Waveforms and spectrograms of synthesised (top) and naturally produced (bottom) /aɡa/ EP tokens. The vowel length of the synthetic stimulus is 100 ms, and the stop duration is 125 ms; voicing maintenance is set to 50%.

Three different factors known to influence the perception of stop voicing were examined: stop duration, contextual vowel duration and voicing maintenance during stop closure. Each factor was laid out in a continuum with several levels and was combined with all levels of the other factors (i.e. fully crossed and non-adaptive design). The extremes of the continua (perception experiments) were determined according to the values of the speech production study described before:

  1. 1.

    Stop duration: mean durations (rounded to the closest decimal) of the voiceless and phonologically voiced velar stops /k ɡ/ in the vowel contexts /a o/ were taken as the limits of the stop duration continuum, i.e. 100 ms (mean of the voiced stop) and 150 ms (mean of the voiceless stop). One intermediate value (125 ms) was introduced.

  2. 2.

    Vowel duration: mean durations (rounded to the closest decimal) of the preceding vowels /a o/ of the voiceless/voiced velar stops /k ɡ/ were taken as the limits of the vowel duration continuum, i.e. 70 ms (mean of the preceding vowel of the voiceless velar stop) and 130 ms (mean of the preceding vowel of the voiced velar stop). One intermediate value (100 ms) was introduced.

  3. 3.

    Voicing maintenance: the voicing maintenance continuum was defined by the two endpoints fully voiced and fully devoiced/voiceless. For the intermediate values, five conditions were defined (12.5%, 25%, 37.5%, 50% and 75%) at which the stop voicing ceases and thus the stop devoicing begins (and remains until its offset). The unequal step sizes result from the hypothesis that the perceptual differences would be smaller towards higher voicing percentages of the stimuli, so smaller step sizes for higher voicing percentages were excluded to obtain a reduced total number of stimuli. The fully devoiced condition denotes different underlying control mechanisms than the voiceless condition [27, 28], although the result, i.e. the voicing maintenance, is identical in both conditions.
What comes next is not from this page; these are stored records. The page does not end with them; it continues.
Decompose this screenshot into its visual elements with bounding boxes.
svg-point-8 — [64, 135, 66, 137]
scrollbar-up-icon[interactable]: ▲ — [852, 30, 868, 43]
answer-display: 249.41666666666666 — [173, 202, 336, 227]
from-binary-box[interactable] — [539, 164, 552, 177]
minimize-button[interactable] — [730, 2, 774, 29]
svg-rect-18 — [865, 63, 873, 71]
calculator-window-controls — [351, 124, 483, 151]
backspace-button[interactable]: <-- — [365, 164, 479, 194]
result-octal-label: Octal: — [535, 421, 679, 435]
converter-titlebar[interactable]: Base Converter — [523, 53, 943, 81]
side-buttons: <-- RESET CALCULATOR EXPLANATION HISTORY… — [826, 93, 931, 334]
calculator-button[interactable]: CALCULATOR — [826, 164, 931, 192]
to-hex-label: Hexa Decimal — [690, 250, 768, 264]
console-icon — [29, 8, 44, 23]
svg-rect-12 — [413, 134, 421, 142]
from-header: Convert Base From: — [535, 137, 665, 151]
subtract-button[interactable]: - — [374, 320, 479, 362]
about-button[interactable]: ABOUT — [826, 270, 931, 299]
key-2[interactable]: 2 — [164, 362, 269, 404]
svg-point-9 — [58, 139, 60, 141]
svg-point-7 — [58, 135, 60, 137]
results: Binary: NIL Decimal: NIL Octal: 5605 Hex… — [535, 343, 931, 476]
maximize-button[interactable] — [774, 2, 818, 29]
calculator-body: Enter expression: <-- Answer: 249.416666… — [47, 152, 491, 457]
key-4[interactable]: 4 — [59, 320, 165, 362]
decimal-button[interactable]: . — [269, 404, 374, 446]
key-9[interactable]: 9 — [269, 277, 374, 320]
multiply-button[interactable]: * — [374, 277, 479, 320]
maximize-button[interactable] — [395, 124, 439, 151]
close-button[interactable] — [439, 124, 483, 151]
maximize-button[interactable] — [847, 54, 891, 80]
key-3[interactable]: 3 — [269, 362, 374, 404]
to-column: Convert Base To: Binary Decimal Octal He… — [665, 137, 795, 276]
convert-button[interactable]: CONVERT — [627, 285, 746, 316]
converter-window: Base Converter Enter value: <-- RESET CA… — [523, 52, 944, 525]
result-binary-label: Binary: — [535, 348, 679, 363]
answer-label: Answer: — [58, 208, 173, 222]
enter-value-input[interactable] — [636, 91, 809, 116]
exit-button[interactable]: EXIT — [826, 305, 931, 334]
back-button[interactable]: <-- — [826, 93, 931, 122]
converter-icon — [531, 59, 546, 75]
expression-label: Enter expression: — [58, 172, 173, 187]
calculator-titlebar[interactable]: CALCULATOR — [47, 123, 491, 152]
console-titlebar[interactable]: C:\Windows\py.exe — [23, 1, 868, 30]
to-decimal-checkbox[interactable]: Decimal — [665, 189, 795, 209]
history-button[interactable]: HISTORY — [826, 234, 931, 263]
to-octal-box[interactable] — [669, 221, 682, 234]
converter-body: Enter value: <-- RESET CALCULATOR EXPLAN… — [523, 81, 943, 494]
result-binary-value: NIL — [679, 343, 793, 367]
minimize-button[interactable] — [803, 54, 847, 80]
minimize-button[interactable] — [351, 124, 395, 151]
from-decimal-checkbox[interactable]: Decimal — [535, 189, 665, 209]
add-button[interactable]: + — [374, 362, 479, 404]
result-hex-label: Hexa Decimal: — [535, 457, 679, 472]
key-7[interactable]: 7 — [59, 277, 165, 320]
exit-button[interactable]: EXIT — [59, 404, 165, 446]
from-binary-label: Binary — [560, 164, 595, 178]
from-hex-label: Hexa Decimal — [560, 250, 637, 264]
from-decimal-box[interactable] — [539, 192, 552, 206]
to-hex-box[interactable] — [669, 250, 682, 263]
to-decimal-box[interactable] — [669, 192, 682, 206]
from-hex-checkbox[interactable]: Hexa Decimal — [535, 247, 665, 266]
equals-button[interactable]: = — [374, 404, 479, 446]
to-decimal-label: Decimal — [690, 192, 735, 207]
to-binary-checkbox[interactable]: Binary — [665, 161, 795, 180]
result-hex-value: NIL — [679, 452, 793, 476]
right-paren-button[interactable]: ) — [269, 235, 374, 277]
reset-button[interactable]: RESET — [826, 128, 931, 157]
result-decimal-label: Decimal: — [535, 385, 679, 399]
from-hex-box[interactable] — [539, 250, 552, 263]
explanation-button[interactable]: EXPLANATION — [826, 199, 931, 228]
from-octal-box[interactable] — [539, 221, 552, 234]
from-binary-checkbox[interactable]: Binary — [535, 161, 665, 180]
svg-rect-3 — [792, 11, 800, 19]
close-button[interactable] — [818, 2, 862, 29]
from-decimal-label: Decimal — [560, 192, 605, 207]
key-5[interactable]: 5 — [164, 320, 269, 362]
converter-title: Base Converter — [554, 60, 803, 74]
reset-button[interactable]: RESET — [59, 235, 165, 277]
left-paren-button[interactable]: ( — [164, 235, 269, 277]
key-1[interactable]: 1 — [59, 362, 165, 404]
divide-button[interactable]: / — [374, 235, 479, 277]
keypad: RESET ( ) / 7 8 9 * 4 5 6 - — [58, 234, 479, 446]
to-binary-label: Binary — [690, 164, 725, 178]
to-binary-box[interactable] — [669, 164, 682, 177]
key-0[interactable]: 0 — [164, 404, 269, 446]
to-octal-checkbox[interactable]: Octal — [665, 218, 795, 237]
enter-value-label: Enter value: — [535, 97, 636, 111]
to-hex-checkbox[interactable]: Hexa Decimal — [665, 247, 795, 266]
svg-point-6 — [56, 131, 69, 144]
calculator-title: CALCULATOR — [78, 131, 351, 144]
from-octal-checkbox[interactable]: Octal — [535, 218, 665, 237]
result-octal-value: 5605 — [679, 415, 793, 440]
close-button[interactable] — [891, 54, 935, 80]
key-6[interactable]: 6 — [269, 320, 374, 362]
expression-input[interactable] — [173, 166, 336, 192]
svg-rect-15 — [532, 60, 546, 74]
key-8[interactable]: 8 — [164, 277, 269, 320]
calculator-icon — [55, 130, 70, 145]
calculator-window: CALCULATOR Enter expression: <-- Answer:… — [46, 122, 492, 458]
A three-factor design with 3 × 3 × 7 levels of the corresponding continuum was thus used in the perception experiment (see Table 1). In this experiment, all possible combinations of contextual vowel duration (70, 100 and 130 ms) with all combinations of stop duration (100, 125 and 150 ms) and all voicing maintenance steps (0%, 12.5%, 25%, 37.5%, 50%, 75% and 100%) were tested. The experiment was performed in two different vowel conditions (/a/ and /o/). Five repetitions of the complete stimuli set for each of the listeners were played in randomised order. In summary, a total of 630 stimuli (three vowel durations × three closure durations × seven voicing maintenance conditions × two vowel identities × five repetitions) were generated. The average time to perform the task was 20 min. There was a practice session of 25 stimuli prior to the beginning of the main experiment. Listeners were informed that they would hear synthetic VCV items, and their task was to identify whether the consonant was /ɡ/ or /k/ (forced choice). Speed of response was emphasised, asking listeners to respond as quickly and accurately as possible. Stimulus repetition was not possible. Alvin v 1.27 [29] open source software for stimulus and visual presentation was used. The computer screen for the identification task showed two buttons (labelled g and k) at identical distances around a next button at the screen centre. After selecting their response, listeners had to click on the next button to proceed, thus placing the cursor at the exact centre of the screen before the next stimulus presentation (guaranteeing identical distances for the two answer possibilities). All button options and accompanying text were written in Portuguese for EP listeners and in Italian for Italian listeners in order not to confuse listeners' internal language presentation. The placement of all buttons was rotated 180° for one half of the participants, thus counterbalancing biases of horizontal movement and listener preference.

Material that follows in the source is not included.